Look again more closely: The bulk of my bassoon playing has been in wind ensembles and musical pits — I chose to play contra with my college orchestra specifically so that I would pretty much only be needed on the post-1900 works they programmed. I passed the requisite history sequence with flying colors, but I was much more interested in all the stuff around the music — the evolution of notation, the change from patronage to publishing, the rise of musical nationalism and the interplay of that with marginalized identities — than I was in the actual musical content itself. With the exception of JS Bach, almost nothing on this blog references works written before the twentieth century.

The truth is that most of what would commonly be considered the core of the classical repertoire — the works of Franz Haydn, Wolfgang Mozart, Ludwig van Beethoven, Franz Schubert, Robert Schumann, Johannes Brahms, etc — the Germanic core around which the Classical Music Canon was consciously and deliberately constructed — feels like an alien landscape to me. Sheer overwhelming repetition has beaten a few of the most major landmarks into me — most of Beethoven's symphonies, anything Mozart wrote featuring the bassoon, Schubert's "Erlkönig", that sort of thing — but the valleys between them are lost in fog. Have I even heard anything Beethoven wrote for string quartet other than the "Heiliger Dankgesang"? Brahms wrote things for solo piano, right? Can I hum more than one theme by Schumann? (Answer: No, I can't. "Ich grolle nicht" is it, and even then really only the opening phrase.) I can tell you a lot about this music — the contexts in which it was written, the ways it meant things to its initial audiences, the fundamental formal and harmonic procedures at play (give me a score, and I have the tools to pull it apart and explain what's happening in great detail) — but my knowledge of the music, of what the pieces themselves actually sound like, is flimsy at best.
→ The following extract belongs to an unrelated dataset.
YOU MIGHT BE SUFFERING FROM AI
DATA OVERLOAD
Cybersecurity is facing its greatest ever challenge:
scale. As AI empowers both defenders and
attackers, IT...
Normally, I don't think about this very much. I curl up with my Higdon or my Barber and happily drift along in my modernist/contemporary life. But recently I read thru the backlog of the Don't Shoot the Pianist webcomic, and that, combined with my slow but certain progress thru Hepokoski and Darcy's monumental Elements of Sonata Theory, has made me feel very keenly how far removed my listening habits are from those of so many people I'd normally think of as having similar taste. I'm perfectly willing to trust Hepokoski and Darcy that Haydn does such-and-such with the famous second theme in this one string quartet, but I don't even have a vague memory of an impression to actually verify it. When Don't Shoot the Pianist throws up an excerpt, I can often go "huh, that's probably something by Chopin?", but if the specific piece is pertinent to the joke, the punchline goes right over my head. These shared reference points, the things that make a community out of a bunch of listeners, aren't part of my vocabulary. (Occasionally, my inner ear will connect the notation with something from deep in my musical past — I wasn't born humming Britten, after all — but there's no web of association for it to connect with; the passage in question snaps into focus, but there's no branching out to fill in the rest of the piece and others like it, the excerpt floats in my head disconnected from everything, a de-contextualized island suspended in a neutral, anonymous void.)
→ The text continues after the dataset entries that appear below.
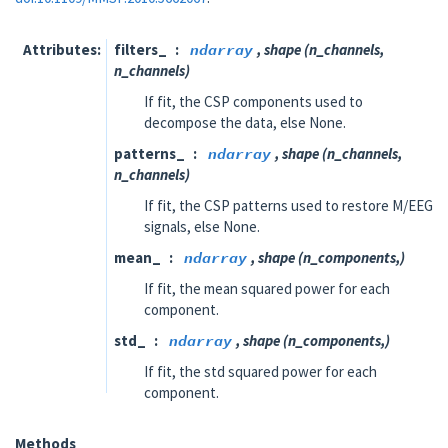
Attributes
filters_
ndarray
, shape (n_channels,
n_channels)
If fit, the CSP components used to
decompose the data, else None.
patterns_
ndarray
, shape (n_channels,
n_channels)
If fit, the CSP patterns used to restore M/EEG
signals, else None.
mean_
ndarray
, shape (n_components,)
If fit, the mean squared power for each
component.
std_
ndarray
, shape (n_components,)
If fit, the std squared power for each
component.
Methods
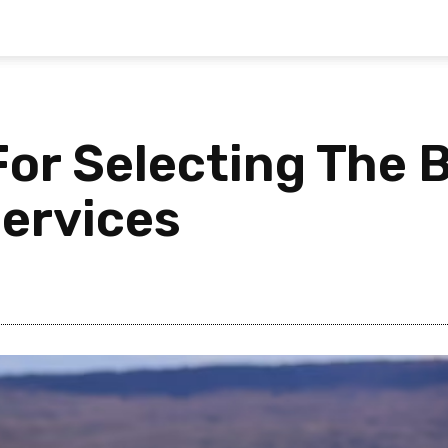
 For Selecting The
ervices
Even with people who also love more recent repertoire, there isn't necessarily an equivalent deep pool of shared references. In part, this is because there simply hasn't been enough time for the pieces to grow in fame and accumulate anecdotes, but part of it also has to do with the increased diversity in compositional styles — Philip Glass sounds much less like Pierre Boulez than Mozart sounds like Haydn. I have very little time for the integral serialists and the pioneers of electronic music, and, conversely, I have never met anyone who is as deeply moved by Olivier Messiaen as I am. Even things that I think of as sure-fire touchstones can miss — I've met graduate students in composition who barely know Bartók's Concerto for Orchestra, a work that I think of as absolutely foundational to the mid-century repertoire. In general I think this glorious diversity is a good thing — it really would be frightfully boring to live in a world where everyone had identical musical tastes — but at times it can get a little lonely. 

(There are also, of course, points of overlap with the more conservative crowd — Debussy and Ravel are rather popular, after all! — but where I tend to see these pieces as beginnings, tentative steps into an exciting new post-tonal world, many approach them from the other end, late works, on the cusp of stepping into an atonal void.)

I'm not building to a grand point here, other than this: As much as I love getting to share my favorite music with people who've never heard it before, there is something irreplaceable about the comfort of shared recognition, of saying "Ugh, the final chord of Dieu parmi nous, tho" and having someone else go "I knooooooooow!". I treasure the friendships I already have where this is the case, and I hope that I build more of them as I go on in life.